Da sempre l’uomo rivolge a se stesso domande fatali: Chi sono? Da dove vengo? Dove vado? Qual è il senso della mia esistenza? Nel tempo le tecniche di indagine sono diventate sempre più raffinate e bisognose di una spiegazione razionale.

Dall’achilleomanzia cinese – pratica così chiamata perché basata sulla manipolazione degli steli di achillea, da cui derivano I Ching – alla consultazione dell’oracolo, proprio del mondo greco, ogni cultura ha creato il proprio sistema di analisi, un tempo appannaggio esclusivo di sacerdoti, religiosi nel senso proprio del termine perché in grado di collegare – rilegare – l’uomo e la sua vita personale alla Vita dell’Universo. Da questa prospettiva non ha senso domandare cosa accadrà in futuro, dubbio abusato soprattutto nel mondo occidentale.

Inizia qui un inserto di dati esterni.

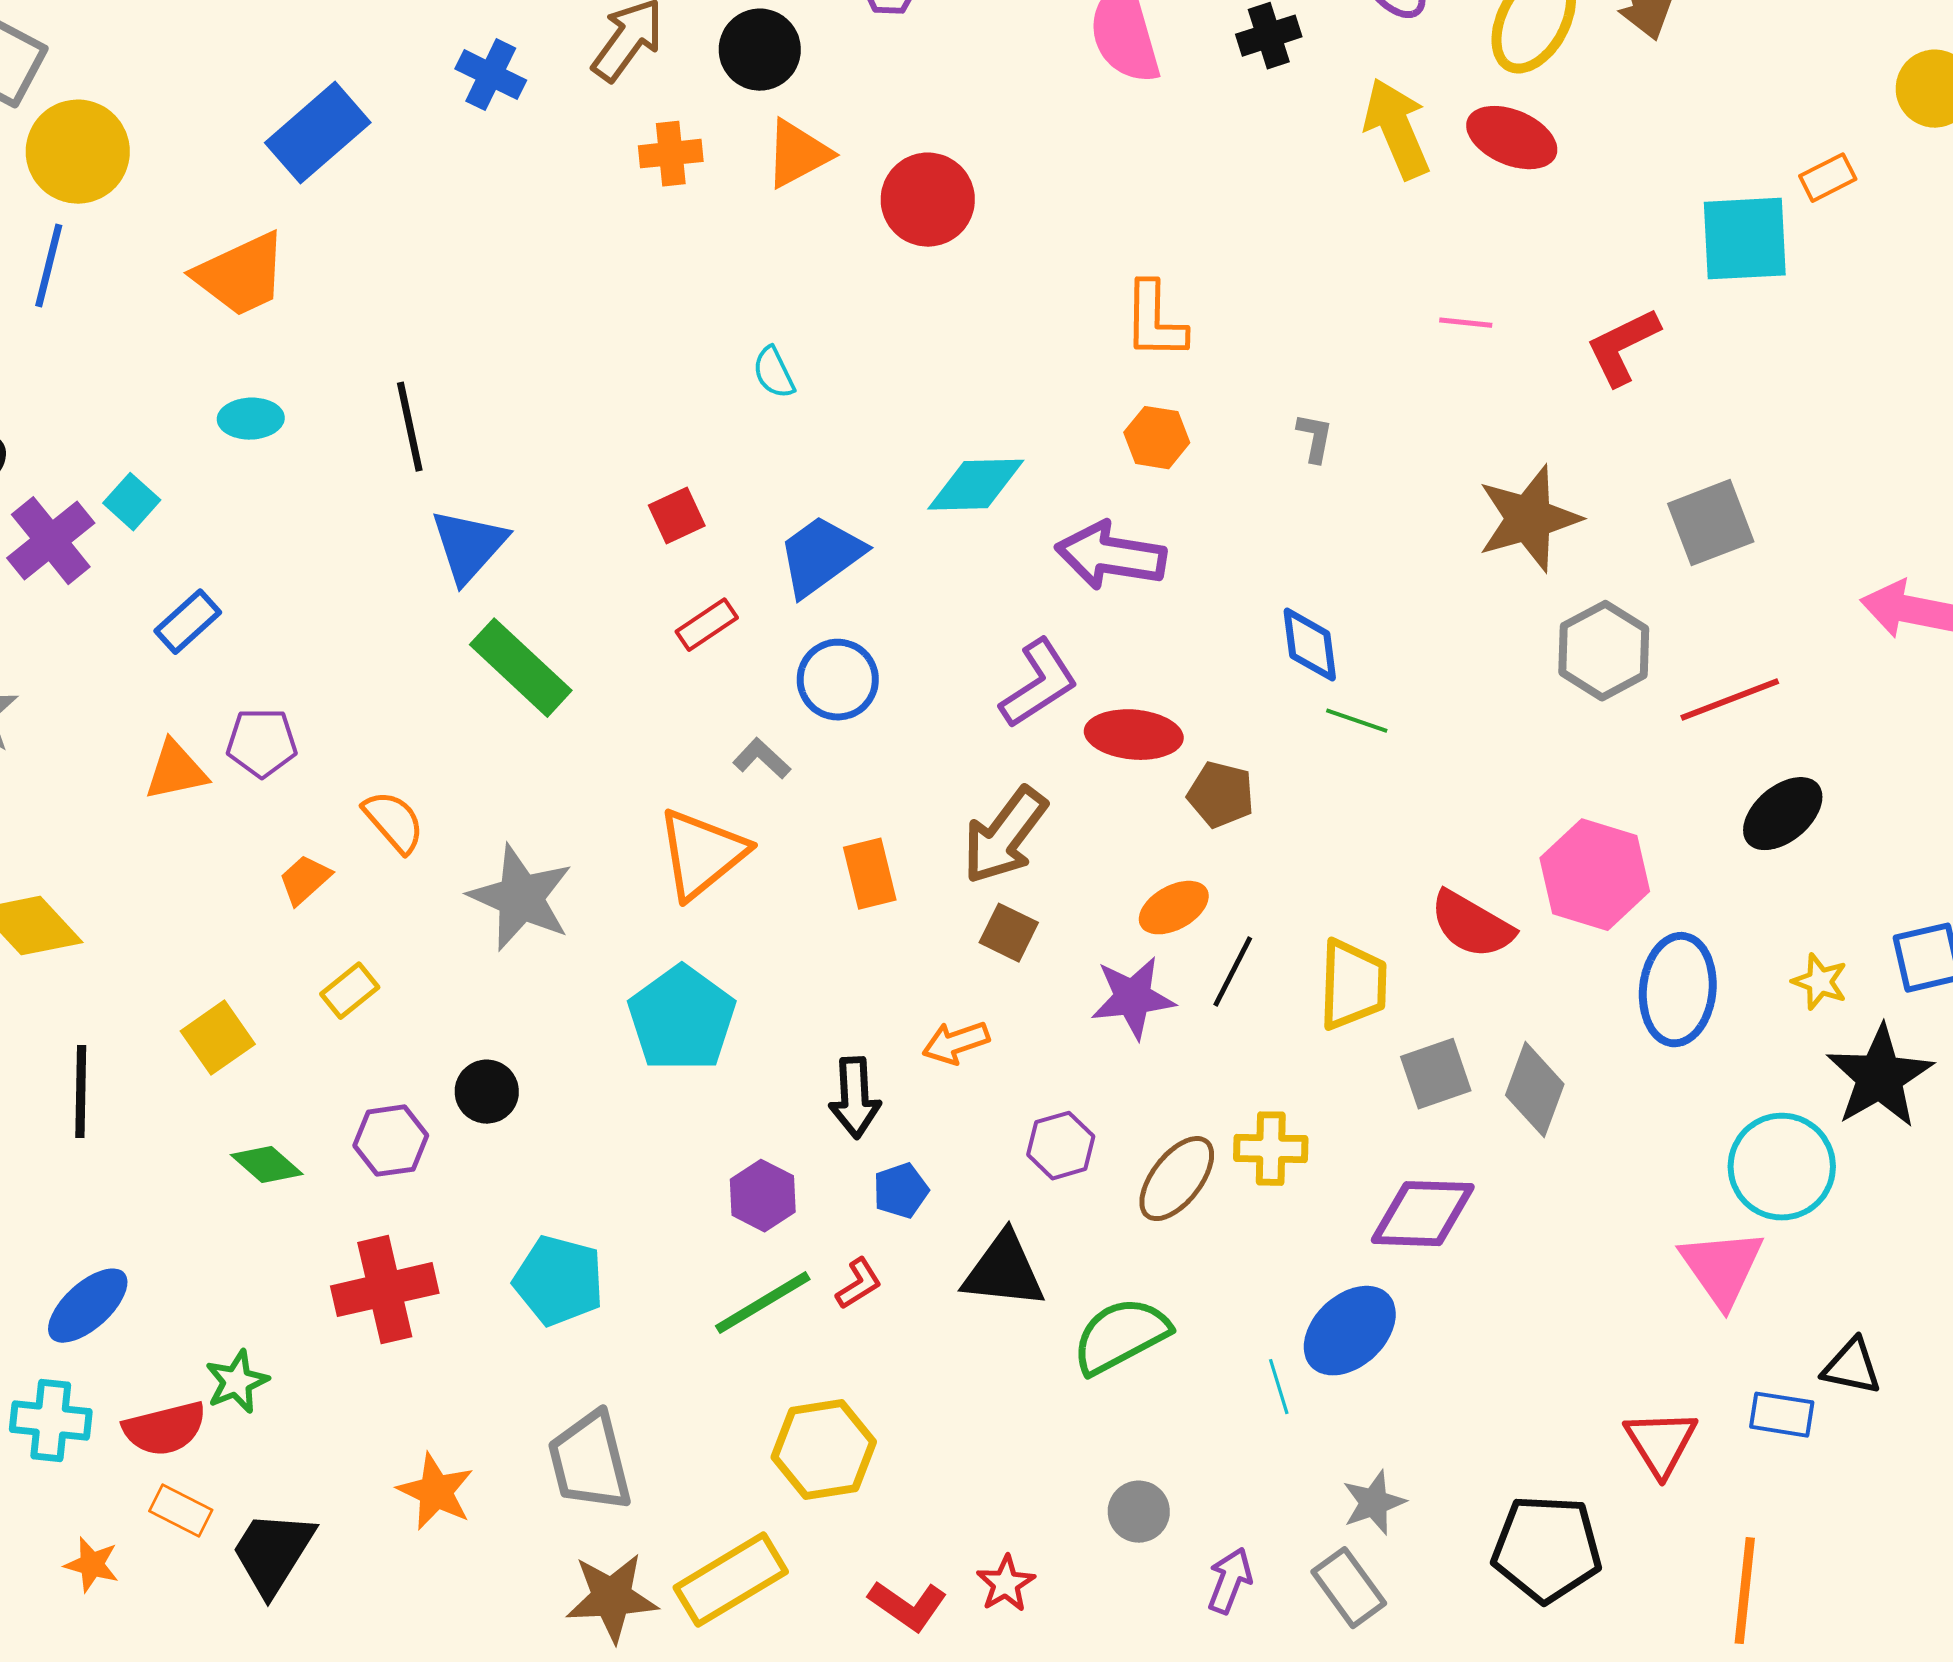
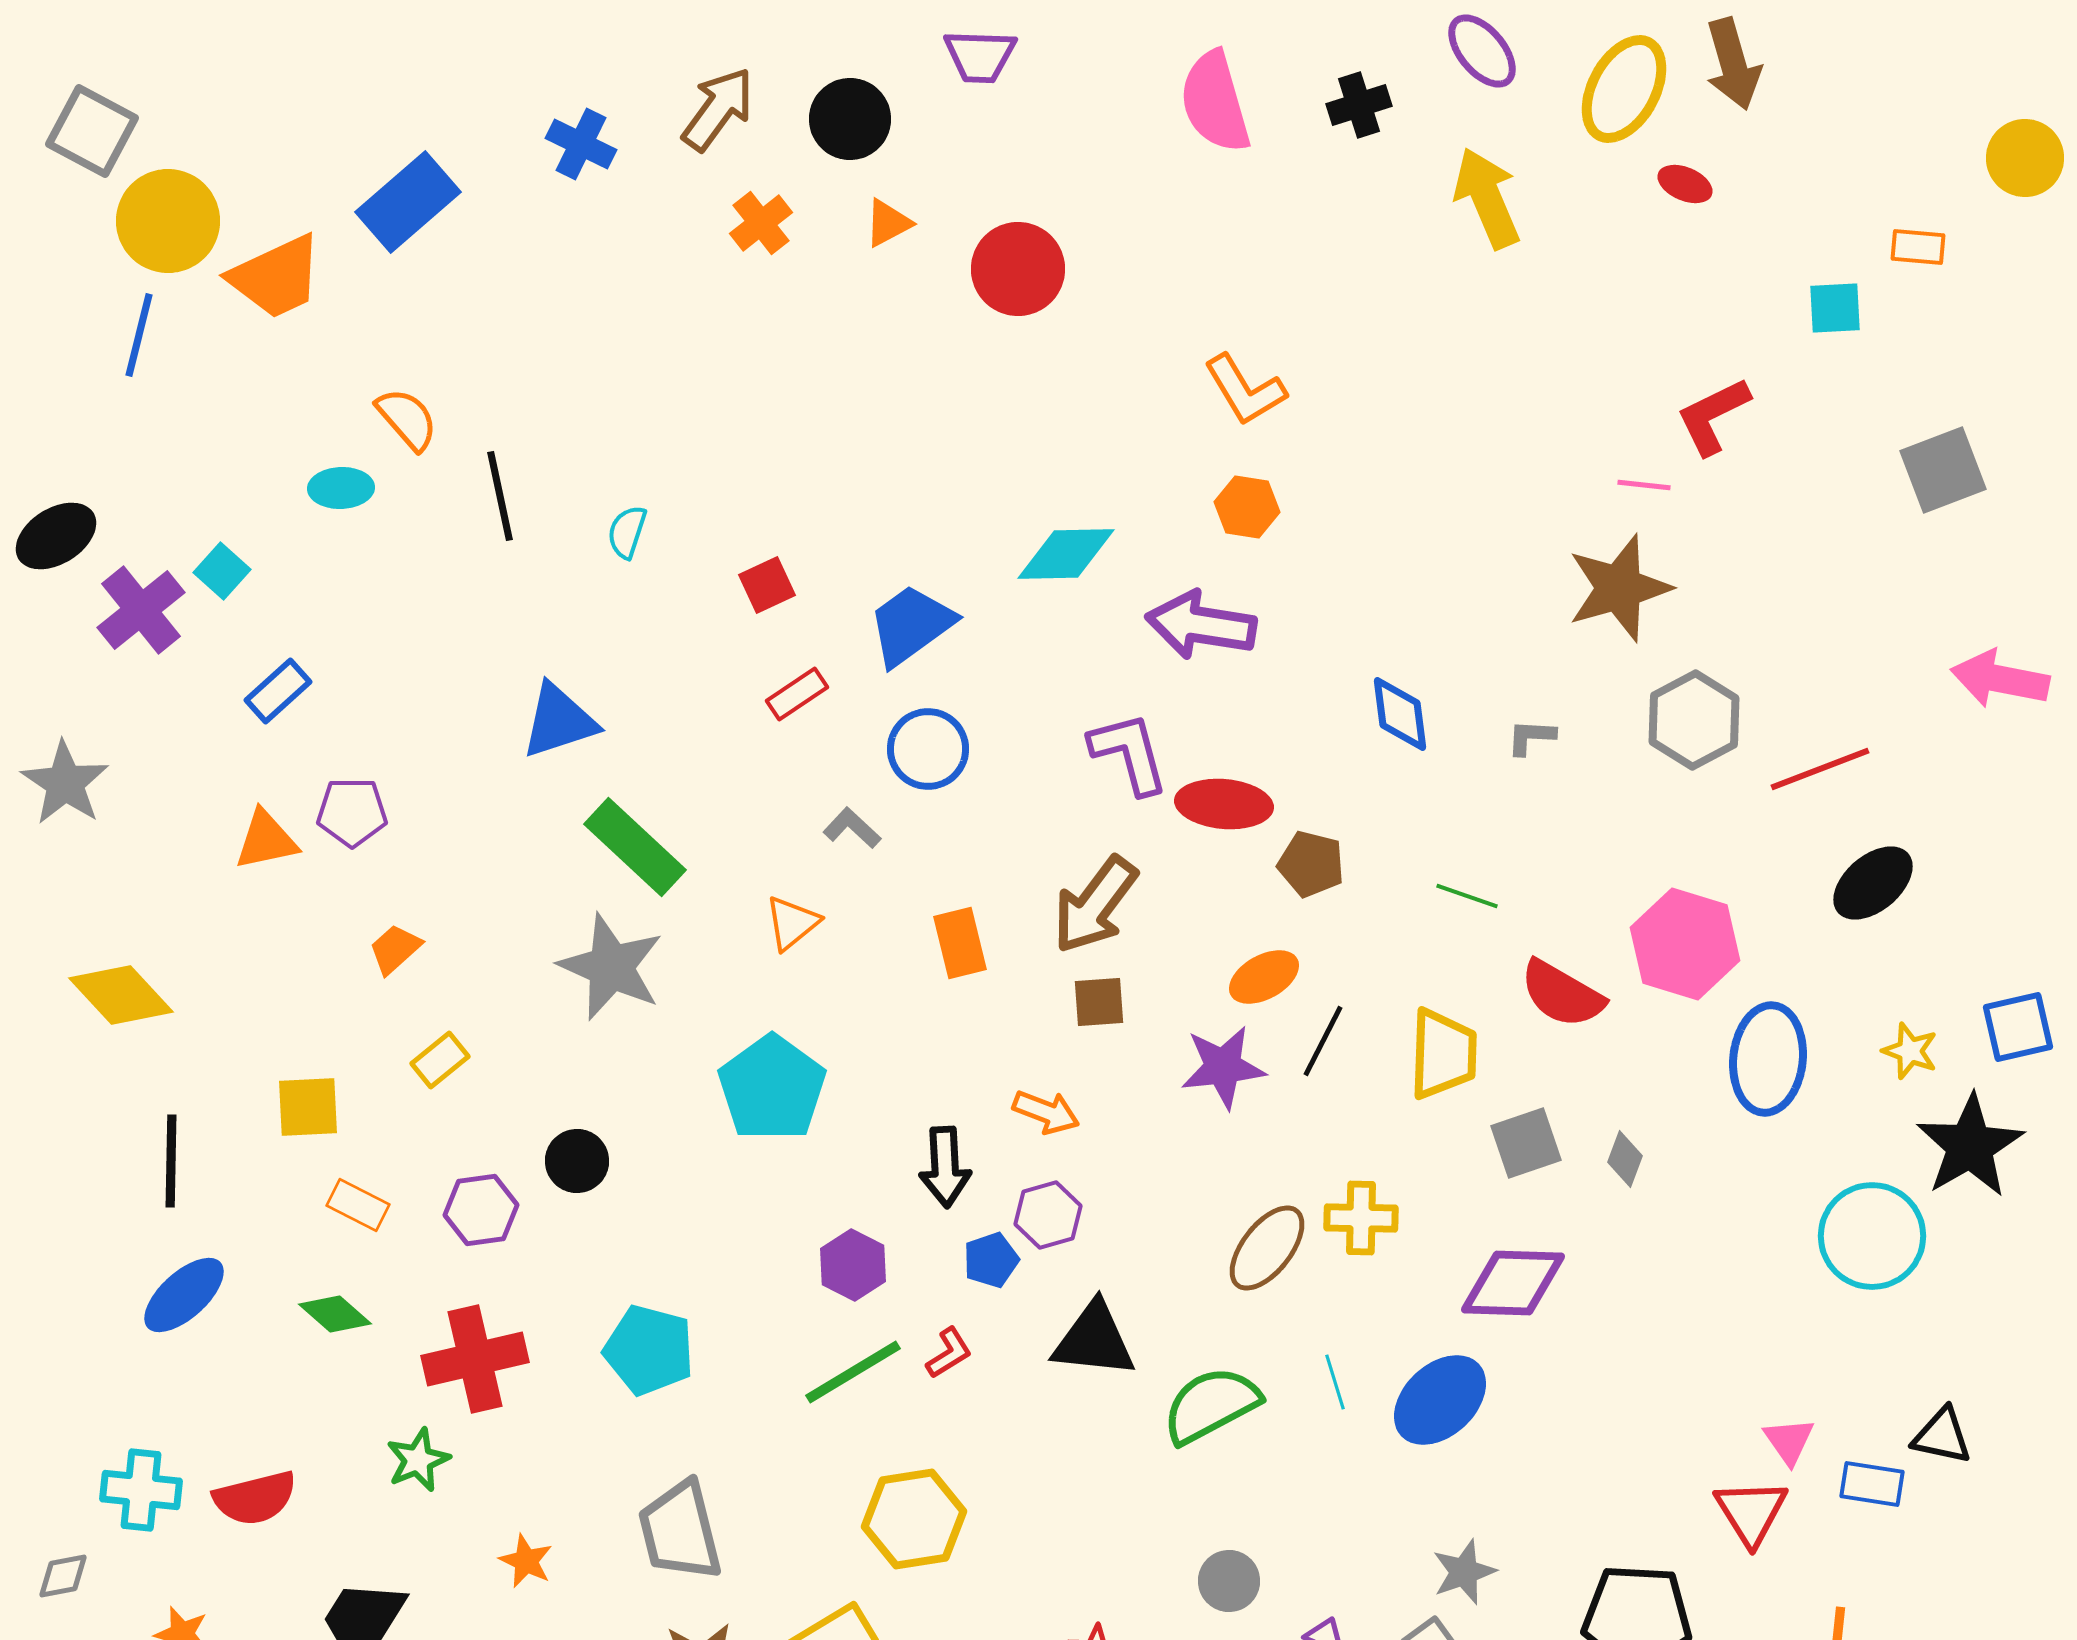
red ellipse: (1512, 138) -> (1685, 184), moved, size x0.6
orange cross: (671, 154) -> (761, 223), turned -32
orange triangle: (798, 154) -> (888, 223), size x0.7
orange rectangle: (1828, 178) -> (1918, 247), turned 32
cyan square: (1745, 239) -> (1835, 308), size x0.6
orange trapezoid: (241, 275) -> (276, 277), moved
orange L-shape: (1155, 321) -> (1245, 390), turned -32
pink line: (1466, 323) -> (1644, 485), moved
cyan semicircle: (774, 373) -> (627, 532), moved, turned 44
gray L-shape: (1315, 438) -> (1531, 737), moved, turned -98
gray square: (1711, 523) -> (1943, 470), moved
blue triangle: (469, 546) -> (559, 721), moved, turned 30
green rectangle: (521, 668) -> (635, 847), moved
purple L-shape: (1039, 684) -> (1129, 753), turned -72
green line: (1357, 721) -> (1467, 896), moved
orange semicircle: (394, 822) -> (407, 419), moved
orange triangle: (702, 854) -> (792, 923), size x0.6
brown square: (1009, 933) -> (1099, 1002), turned -30
yellow square: (218, 1038) -> (308, 1107), turned 32
orange arrow: (956, 1043) -> (1046, 1112), turned -140
gray diamond: (1535, 1090) -> (1625, 1159), size x0.6
purple hexagon: (1061, 1146) -> (1048, 1215), moved
green diamond: (267, 1165) -> (335, 1314), moved
pink triangle: (1722, 1268) -> (1789, 1441), moved, size x0.6
blue ellipse: (88, 1306) -> (184, 1295), moved
green star: (237, 1382) -> (418, 1460), moved
cyan line: (1279, 1387) -> (1335, 1382), moved
orange star: (436, 1492) -> (526, 1561), size x0.7
orange rectangle: (181, 1511) -> (358, 1205), moved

La divinazione, che millenni or sono rappresentava un’arte creativa, oggi è ridotta a scopi contingenti spesso effimeri. Anzi, peggio, viene adoperata proprio con la vana speranza di debellare il “caso”.

Solo una mentalità aperta e curiosa può accettare che anche ciò che non si può vedere o che non è immediatamente spiegabile in termini razionali esiste e funziona, talvolta anche a dispetto delle prove scientifiche. Un po’ come un approccio al cibo basato sull’equilibrio: è sempre esistito, è sempre stata applicato in maniera naturale da tante culture diverse in ogni parte del mondo.

Ma perché i sistemi “divinatori” funzionano? Francamente, non si sa. Una teoria che viene utilizzata per giustificare il meccanismo su cui si fondano queste arti creative è quella della sincronicità che, come sottolinea Jung, significa percepire che due eventi sono connessi da un senso comune, senza che essi siano legati da nessi causali o siano dovuti al caso.

In effetti, nella divinazione, la domanda non dovrebbe essere mai “Come mai è accaduta questa data cosa? O cosa accadrà in futuro?” ma, come afferma Marie-Louise Von Franz descrivendo le inclinazioni della cultura cinese in merito, “Quali cose amano accadere insieme, prodursi simultaneamente in maniera significativa?”.

Questa prospettiva definisce uno schema concettuale che ha come perno l’istante temporale presente intorno al quale si addensano innumerevoli gli eventi. In quell’istante temporale si materializza il qui ed ora, e nasce la possibilità di essere consapevoli di se stessi e del proprio cammino di vita. In questo modo la divinazione non è rivelazione ma esplorazione.

Attraverso la divinazione si cerca di ricollegare il consultante alla propria verità che per qualche motivo ha dimenticato, o non è più in grado di ascoltare con semplicità ed immediatezza, perché tanto fastidioso può essere il rumore di sottofondo che lo distrae dal proprio percorso. Concentrarsi sul qui e ora, anche solo per una scelta contingente, che può apparire di poco conto, ci spinge a entrare in connessione con la nostra autentica realtà.

La divinazione avrebbe, dunque, un unico scopo: avvicinare il consultante alla propria unicità a partire dalla quale è probabile che esista un futuro già scritto a grandi linee e un passato coerente che lo ha preparato. Tutto ciò che è possibile pre-vedere è già presente qui e ora in termini qualitativi, sebbene sia possibile che non abbia ancora trovato una manifestazione adeguata.